|Fabric beads from a favorite old dress|
I'm sure I'm not the only one who has stored away articles of clothing that, while I'll never wear them again for reasons of weight (mine), size (theirs), and/or style (both of ours), I cannot bear to throw or give them away. Like an old song that brings back memories of dancing on the beach in Mombasa, an old dress can evoke heady remembrances of shots of ouzo in Ios, back before there were any cars or roads on the island; back when the only place with electricity was Electric Yannis, where a generator powered a jukebox that had Carol King singing "I Feel the Earth Move Under My Feet." This gauzy yellow dress was one of those garments, purchased back in the mid-seventies and worn in tropical climes around the world.

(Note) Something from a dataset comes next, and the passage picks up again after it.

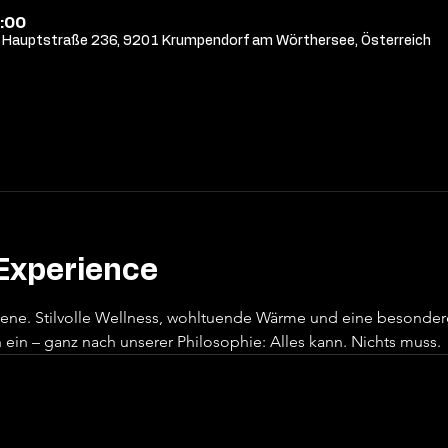
:00
Hauptstraße 236, 9201 Krumpendorf am Wörthersee, Österreich
Experience
sene. Stilvolle Wellness, wohltuende Wärme und eine besonde
ein – ganz nach unserer Philosophie: Alles kann. Nichts muss.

|The dress: a gauzy, barely there, perfect for nude beaches kind of garb|
During recent fiddling with fabric beads (see Red Flannel Beads) I realized I could perform a bit of alchemy and transform this ephemeral scrap of nostalgia into a necklace. So I did.
|Fiber bead necklaces|
In fact, I fashioned the cloth from the dress into two necklaces, but they can be combined and worn as one double-layered necklace. Every bit of the original dress has been used, including the tie from the waist, which now serves as the main cord on the necklaces, and bits of red edging trim, which have been added to the cord to lengthen the necklaces.
|Worn as a double strand|
The technique used to make the necklaces is the same as that described in the Red Flannel Beads write-up: cut strips of cloth, roll them into balls, use needle and thread to secure the balls by alternately winding and running the needle through the ball. An innovation here was to wrap three lengths of thread around a pencil, driving the needle through the ball after each wrap, to form the red thread loops you see in the photo, which are used to hang the balls from the cord.
Now I'm ready for another go at the tropics.